Family has been my support system when I have needed it, especially during hard times or transitional times in my life when friends have been there more for their own enjoyment and stepped aside during harder times.

Friends are still wonderful, and I think you should cultivate a relationship with high-quality friends in your life, but not at the expense of cultivating family relationships.

It is important to have balance and not rely 100% on your friends for emotional support and friendship, while at the same time not burdening your family with every need you have.

Don’t neglect any of the relationships in your life, and try to create specific time to spend with both family and friends each month.

Personally, I have found that family is there for you during the good and the bad, and they will spend time with you without judgment or wanting something for themselves.

I think it is important to cultivate a good relationship with your family and to intentionally spend time with them since they tend to be there when you need them the most.

Gail Daldy

Gail Daldy

Author, Things That Happen By Chance

Family is important because it sets the perimeter groundwork from the very beginning of a child’s new world.

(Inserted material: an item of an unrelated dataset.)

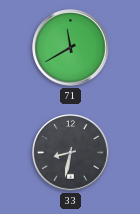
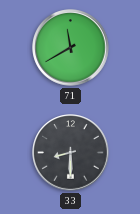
33: 8:32 -> 8:30
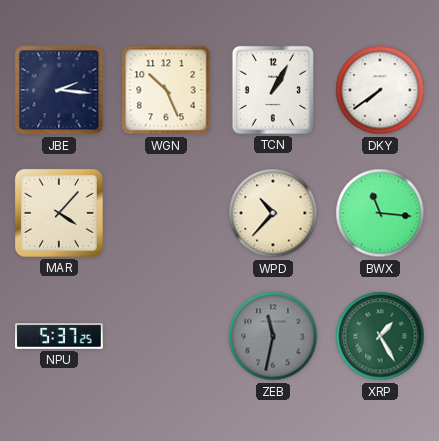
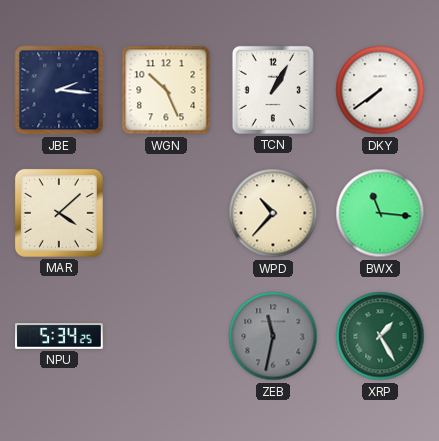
MAR: 4:07 -> 4:08
NPU: 5:37 -> 5:34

It is here where basic social guidelines are learned that will shape a young child’s mind along with their survival skills.

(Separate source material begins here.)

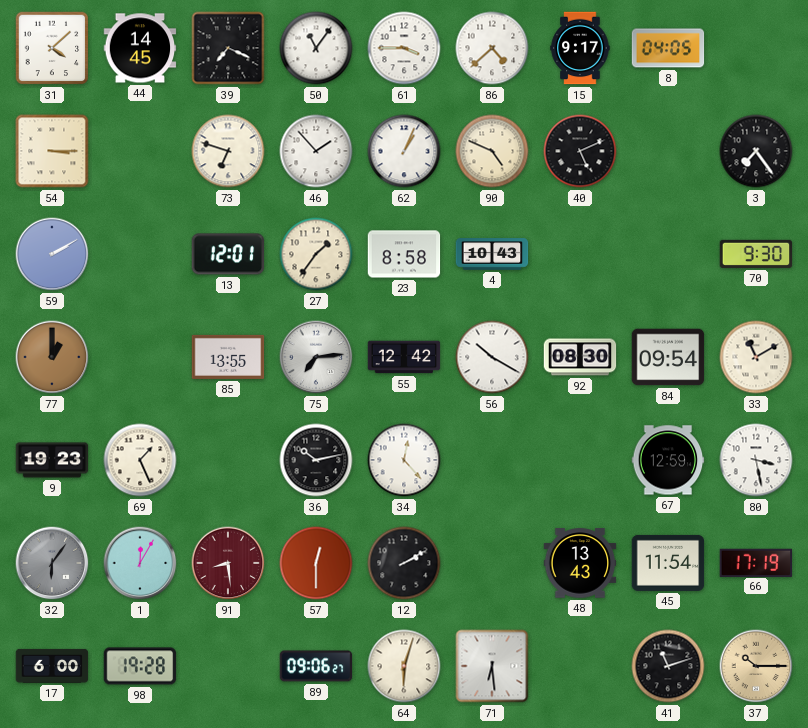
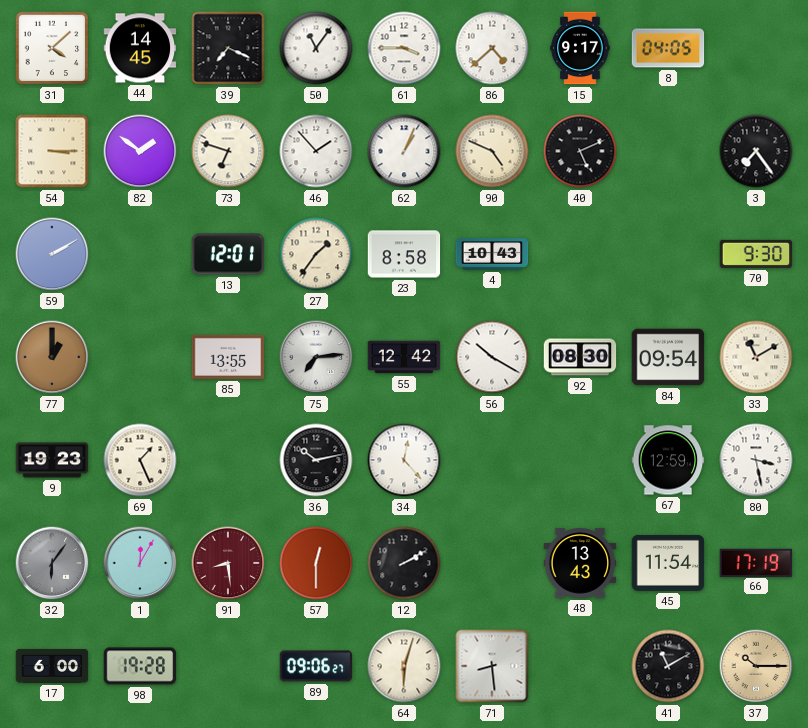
82: none -> 1:51
71: 6:29 -> 8:29
41: 11:12 -> 11:10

The family structure is where positive life lessons are easily passed from one generation to the next in an attempt to continue and create your family legacy. Family is the jewel box of our heritage and loved ones.

Erica Hartwig

Erica Hartwig

Director of Operations, Organic Moments Photography

I believe family is everything.

It’s your people, the ones who will do anything for you. They will not judge you, turn their backs on you. They will be there every time you call them.

At least my family. I know every family isn’t like that. I have 5 children and I raised them to think the way I do.

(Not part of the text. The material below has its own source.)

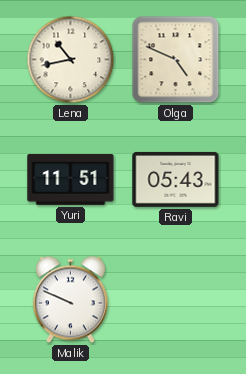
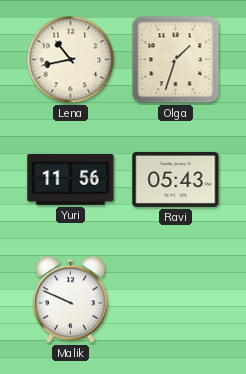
Olga: 4:49 -> 1:33
Yuri: 11:51 -> 11:56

I also own a family run wedding photography company. Not only do I love seeing my family every day but, I want to be with them at work. I enjoy their company.

They are who I want to surround myself with. Family is important because God gave you them to specifically be part of your life.

Mike Kawula

Mike Kawula

Co-Founder, Dinner Table MBA

Rascal Flatts said it best in their hit song “Life is a Highway”.

“Life’s like a road that you travel on. When there’s one day here the next day gone.”

The journey of life is amazing and it’s all about having family alongside you for its ride. When the ride is bumpy, it’s having family by your side, who can help you get through that ride.

When the ride is sweet and you’re on the top, it’s family by your side who makes that view so much better.

Sometimes “family” is recognized by birth, sometimes by marriage and other times by an unbreakable friendship that doesn’t judge, but is there for one another regardless of the circumstances.

Family teaches one another life’s lessons either as a parent at the Dinner Table or as a child, who many times teach us parents life’s true meaning.

Family is forever and that is why it’s so important.

Mollie Khine

Mollie Khine

Co-creator, Convers(ate)

I know families come in all shapes in sizes, but my family is truly my life team.

I have a unique relationship with each person that has evolved over the years, but the common theme is a deep desire for connection.

My siblings and I are all adults now with our own partners and families, and a consistent and genuine curiosity to continue to get to know one another has kept us close across time zones.

I think family is important because a deep sense of connection can be harder to come by in a world where many relationships are limited to exchanging likes and occasional updates – and this sense of connection, it’s everything.

Christopher Robbins

Christopher Robbins

Founder and CEO, Familius

The family is the fundamental unit of society.

The family is where we first learn love and how to properly interact with each other.

Our first responsibilities and jobs begin in our family and we learn that the world does not revolve around ourselves. Instead, we learn that the greatest joy comes from helping our family members.

By the time we’re an adult, we’ve learned in our family our most fundamental and important lessons about contributing to others and society.